(Page segmentation data)
★ ★ ★

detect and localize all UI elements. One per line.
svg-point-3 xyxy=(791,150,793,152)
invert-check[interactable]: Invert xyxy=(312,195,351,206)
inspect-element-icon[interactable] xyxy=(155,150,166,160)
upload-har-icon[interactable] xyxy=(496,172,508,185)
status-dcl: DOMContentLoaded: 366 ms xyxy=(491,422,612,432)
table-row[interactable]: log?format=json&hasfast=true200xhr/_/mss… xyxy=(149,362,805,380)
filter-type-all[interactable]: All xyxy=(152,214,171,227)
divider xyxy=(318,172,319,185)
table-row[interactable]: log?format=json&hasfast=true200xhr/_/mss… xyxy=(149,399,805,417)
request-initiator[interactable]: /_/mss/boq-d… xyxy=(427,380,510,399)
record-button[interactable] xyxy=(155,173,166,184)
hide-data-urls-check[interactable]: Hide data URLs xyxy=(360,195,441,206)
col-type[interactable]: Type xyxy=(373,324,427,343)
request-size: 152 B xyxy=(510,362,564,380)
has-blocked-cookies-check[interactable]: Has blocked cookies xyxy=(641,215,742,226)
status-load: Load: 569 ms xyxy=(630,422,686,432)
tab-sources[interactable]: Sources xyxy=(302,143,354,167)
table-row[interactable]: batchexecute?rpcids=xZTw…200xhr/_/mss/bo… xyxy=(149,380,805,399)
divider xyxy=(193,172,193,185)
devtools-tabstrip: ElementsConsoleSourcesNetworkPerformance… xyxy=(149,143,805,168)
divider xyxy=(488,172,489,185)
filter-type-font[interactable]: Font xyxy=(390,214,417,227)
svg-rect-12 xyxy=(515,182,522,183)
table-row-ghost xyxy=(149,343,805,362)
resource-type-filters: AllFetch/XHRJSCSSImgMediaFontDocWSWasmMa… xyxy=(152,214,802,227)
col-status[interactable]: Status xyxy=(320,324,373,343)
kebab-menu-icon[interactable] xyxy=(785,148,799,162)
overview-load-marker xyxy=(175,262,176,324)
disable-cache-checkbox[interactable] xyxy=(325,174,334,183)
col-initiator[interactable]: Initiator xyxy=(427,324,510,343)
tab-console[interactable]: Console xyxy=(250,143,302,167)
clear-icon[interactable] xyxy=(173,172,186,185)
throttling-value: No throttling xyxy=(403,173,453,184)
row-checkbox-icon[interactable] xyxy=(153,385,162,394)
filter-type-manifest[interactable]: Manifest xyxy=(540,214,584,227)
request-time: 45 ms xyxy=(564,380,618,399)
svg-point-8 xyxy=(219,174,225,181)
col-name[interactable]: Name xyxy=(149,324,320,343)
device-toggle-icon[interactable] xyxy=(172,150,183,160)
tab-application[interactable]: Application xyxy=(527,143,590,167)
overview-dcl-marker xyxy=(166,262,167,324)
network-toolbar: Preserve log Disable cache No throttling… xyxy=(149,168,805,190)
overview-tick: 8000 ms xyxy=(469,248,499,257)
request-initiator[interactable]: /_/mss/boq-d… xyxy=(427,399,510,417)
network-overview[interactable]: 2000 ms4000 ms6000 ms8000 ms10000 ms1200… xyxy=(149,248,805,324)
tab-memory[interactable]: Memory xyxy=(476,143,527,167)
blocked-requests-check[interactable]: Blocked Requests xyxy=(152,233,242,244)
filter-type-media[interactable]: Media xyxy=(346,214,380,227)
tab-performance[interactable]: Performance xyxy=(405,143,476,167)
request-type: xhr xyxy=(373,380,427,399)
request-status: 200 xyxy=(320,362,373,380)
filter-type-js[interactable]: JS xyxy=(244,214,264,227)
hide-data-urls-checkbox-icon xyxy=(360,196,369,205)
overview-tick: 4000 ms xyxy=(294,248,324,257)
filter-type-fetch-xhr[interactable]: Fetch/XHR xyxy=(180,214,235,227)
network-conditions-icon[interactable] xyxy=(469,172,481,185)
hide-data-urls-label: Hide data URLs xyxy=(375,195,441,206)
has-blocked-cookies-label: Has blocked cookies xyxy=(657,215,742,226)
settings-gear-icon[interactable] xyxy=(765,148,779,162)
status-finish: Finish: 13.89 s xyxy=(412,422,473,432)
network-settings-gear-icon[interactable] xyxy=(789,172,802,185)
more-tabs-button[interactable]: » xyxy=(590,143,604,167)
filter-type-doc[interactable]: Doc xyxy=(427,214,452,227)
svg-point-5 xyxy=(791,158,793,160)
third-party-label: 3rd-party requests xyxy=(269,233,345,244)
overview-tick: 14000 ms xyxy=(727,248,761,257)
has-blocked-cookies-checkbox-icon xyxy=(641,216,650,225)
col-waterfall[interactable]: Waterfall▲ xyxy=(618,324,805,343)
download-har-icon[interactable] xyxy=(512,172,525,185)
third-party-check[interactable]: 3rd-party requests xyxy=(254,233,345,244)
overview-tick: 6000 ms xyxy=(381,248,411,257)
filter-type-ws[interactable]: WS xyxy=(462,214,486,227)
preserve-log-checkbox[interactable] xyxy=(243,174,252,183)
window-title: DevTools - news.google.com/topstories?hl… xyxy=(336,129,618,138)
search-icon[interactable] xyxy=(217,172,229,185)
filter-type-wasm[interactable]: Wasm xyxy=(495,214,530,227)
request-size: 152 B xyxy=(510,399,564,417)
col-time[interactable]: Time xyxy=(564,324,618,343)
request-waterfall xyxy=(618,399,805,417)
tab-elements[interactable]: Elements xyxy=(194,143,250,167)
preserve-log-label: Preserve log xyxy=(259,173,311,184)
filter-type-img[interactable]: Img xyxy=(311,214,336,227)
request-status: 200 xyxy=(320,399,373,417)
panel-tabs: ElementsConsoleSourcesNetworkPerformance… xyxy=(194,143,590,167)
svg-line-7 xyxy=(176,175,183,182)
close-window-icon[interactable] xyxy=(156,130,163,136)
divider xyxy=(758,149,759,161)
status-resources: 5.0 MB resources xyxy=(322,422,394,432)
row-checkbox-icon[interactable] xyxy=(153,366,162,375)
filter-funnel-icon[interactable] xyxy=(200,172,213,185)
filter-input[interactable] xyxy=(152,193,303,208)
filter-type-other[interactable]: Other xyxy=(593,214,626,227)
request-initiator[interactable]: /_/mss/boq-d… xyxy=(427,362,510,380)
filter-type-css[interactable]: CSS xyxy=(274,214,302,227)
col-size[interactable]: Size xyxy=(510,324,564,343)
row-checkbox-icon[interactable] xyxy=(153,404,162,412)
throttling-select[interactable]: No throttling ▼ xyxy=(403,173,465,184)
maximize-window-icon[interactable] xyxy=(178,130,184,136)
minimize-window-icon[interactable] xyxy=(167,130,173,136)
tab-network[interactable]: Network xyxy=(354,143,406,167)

★ ★ ★

-- REQUIRED ACTION --
Set out the entries once more, word for word.

-- EXERCISE SOLUTION --
detect and localize all UI elements. One per line.
svg-point-3 xyxy=(791,150,793,152)
invert-check[interactable]: Invert xyxy=(312,195,351,206)
inspect-element-icon[interactable] xyxy=(155,150,166,160)
upload-har-icon[interactable] xyxy=(496,172,508,185)
status-dcl: DOMContentLoaded: 366 ms xyxy=(491,422,612,432)
table-row[interactable]: log?format=json&hasfast=true200xhr/_/mss… xyxy=(149,362,805,380)
filter-type-all[interactable]: All xyxy=(152,214,171,227)
divider xyxy=(318,172,319,185)
table-row[interactable]: log?format=json&hasfast=true200xhr/_/mss… xyxy=(149,399,805,417)
request-initiator[interactable]: /_/mss/boq-d… xyxy=(427,380,510,399)
record-button[interactable] xyxy=(155,173,166,184)
hide-data-urls-check[interactable]: Hide data URLs xyxy=(360,195,441,206)
col-type[interactable]: Type xyxy=(373,324,427,343)
request-size: 152 B xyxy=(510,362,564,380)
has-blocked-cookies-check[interactable]: Has blocked cookies xyxy=(641,215,742,226)
status-load: Load: 569 ms xyxy=(630,422,686,432)
tab-sources[interactable]: Sources xyxy=(302,143,354,167)
table-row[interactable]: batchexecute?rpcids=xZTw…200xhr/_/mss/bo… xyxy=(149,380,805,399)
divider xyxy=(193,172,193,185)
devtools-tabstrip: ElementsConsoleSourcesNetworkPerformance… xyxy=(149,143,805,168)
divider xyxy=(488,172,489,185)
filter-type-font[interactable]: Font xyxy=(390,214,417,227)
svg-rect-12 xyxy=(515,182,522,183)
table-row-ghost xyxy=(149,343,805,362)
resource-type-filters: AllFetch/XHRJSCSSImgMediaFontDocWSWasmMa… xyxy=(152,214,802,227)
col-status[interactable]: Status xyxy=(320,324,373,343)
kebab-menu-icon[interactable] xyxy=(785,148,799,162)
overview-load-marker xyxy=(175,262,176,324)
disable-cache-checkbox[interactable] xyxy=(325,174,334,183)
col-initiator[interactable]: Initiator xyxy=(427,324,510,343)
tab-console[interactable]: Console xyxy=(250,143,302,167)
clear-icon[interactable] xyxy=(173,172,186,185)
throttling-value: No throttling xyxy=(403,173,453,184)
row-checkbox-icon[interactable] xyxy=(153,385,162,394)
filter-type-manifest[interactable]: Manifest xyxy=(540,214,584,227)
request-time: 45 ms xyxy=(564,380,618,399)
svg-point-8 xyxy=(219,174,225,181)
col-name[interactable]: Name xyxy=(149,324,320,343)
device-toggle-icon[interactable] xyxy=(172,150,183,160)
tab-application[interactable]: Application xyxy=(527,143,590,167)
overview-dcl-marker xyxy=(166,262,167,324)
network-toolbar: Preserve log Disable cache No throttling… xyxy=(149,168,805,190)
overview-tick: 8000 ms xyxy=(469,248,499,257)
request-initiator[interactable]: /_/mss/boq-d… xyxy=(427,399,510,417)
network-overview[interactable]: 2000 ms4000 ms6000 ms8000 ms10000 ms1200… xyxy=(149,248,805,324)
tab-memory[interactable]: Memory xyxy=(476,143,527,167)
blocked-requests-check[interactable]: Blocked Requests xyxy=(152,233,242,244)
filter-type-media[interactable]: Media xyxy=(346,214,380,227)
tab-performance[interactable]: Performance xyxy=(405,143,476,167)
request-type: xhr xyxy=(373,380,427,399)
request-status: 200 xyxy=(320,362,373,380)
filter-type-js[interactable]: JS xyxy=(244,214,264,227)
hide-data-urls-checkbox-icon xyxy=(360,196,369,205)
overview-tick: 4000 ms xyxy=(294,248,324,257)
filter-type-fetch-xhr[interactable]: Fetch/XHR xyxy=(180,214,235,227)
network-conditions-icon[interactable] xyxy=(469,172,481,185)
hide-data-urls-label: Hide data URLs xyxy=(375,195,441,206)
has-blocked-cookies-label: Has blocked cookies xyxy=(657,215,742,226)
settings-gear-icon[interactable] xyxy=(765,148,779,162)
status-finish: Finish: 13.89 s xyxy=(412,422,473,432)
network-settings-gear-icon[interactable] xyxy=(789,172,802,185)
more-tabs-button[interactable]: » xyxy=(590,143,604,167)
filter-type-doc[interactable]: Doc xyxy=(427,214,452,227)
svg-point-5 xyxy=(791,158,793,160)
third-party-label: 3rd-party requests xyxy=(269,233,345,244)
overview-tick: 14000 ms xyxy=(727,248,761,257)
has-blocked-cookies-checkbox-icon xyxy=(641,216,650,225)
col-waterfall[interactable]: Waterfall▲ xyxy=(618,324,805,343)
download-har-icon[interactable] xyxy=(512,172,525,185)
third-party-check[interactable]: 3rd-party requests xyxy=(254,233,345,244)
overview-tick: 6000 ms xyxy=(381,248,411,257)
filter-type-ws[interactable]: WS xyxy=(462,214,486,227)
preserve-log-checkbox[interactable] xyxy=(243,174,252,183)
window-title: DevTools - news.google.com/topstories?hl… xyxy=(336,129,618,138)
search-icon[interactable] xyxy=(217,172,229,185)
filter-type-wasm[interactable]: Wasm xyxy=(495,214,530,227)
request-size: 152 B xyxy=(510,399,564,417)
col-time[interactable]: Time xyxy=(564,324,618,343)
request-waterfall xyxy=(618,399,805,417)
tab-elements[interactable]: Elements xyxy=(194,143,250,167)
preserve-log-label: Preserve log xyxy=(259,173,311,184)
filter-type-img[interactable]: Img xyxy=(311,214,336,227)
request-status: 200 xyxy=(320,399,373,417)
panel-tabs: ElementsConsoleSourcesNetworkPerformance… xyxy=(194,143,590,167)
svg-line-7 xyxy=(176,175,183,182)
close-window-icon[interactable] xyxy=(156,130,163,136)
divider xyxy=(758,149,759,161)
status-resources: 5.0 MB resources xyxy=(322,422,394,432)
row-checkbox-icon[interactable] xyxy=(153,366,162,375)
filter-funnel-icon[interactable] xyxy=(200,172,213,185)
filter-input[interactable] xyxy=(152,193,303,208)
filter-type-other[interactable]: Other xyxy=(593,214,626,227)
request-initiator[interactable]: /_/mss/boq-d… xyxy=(427,362,510,380)
filter-type-css[interactable]: CSS xyxy=(274,214,302,227)
col-size[interactable]: Size xyxy=(510,324,564,343)
row-checkbox-icon[interactable] xyxy=(153,404,162,412)
throttling-select[interactable]: No throttling ▼ xyxy=(403,173,465,184)
maximize-window-icon[interactable] xyxy=(178,130,184,136)
minimize-window-icon[interactable] xyxy=(167,130,173,136)
tab-network[interactable]: Network xyxy=(354,143,406,167)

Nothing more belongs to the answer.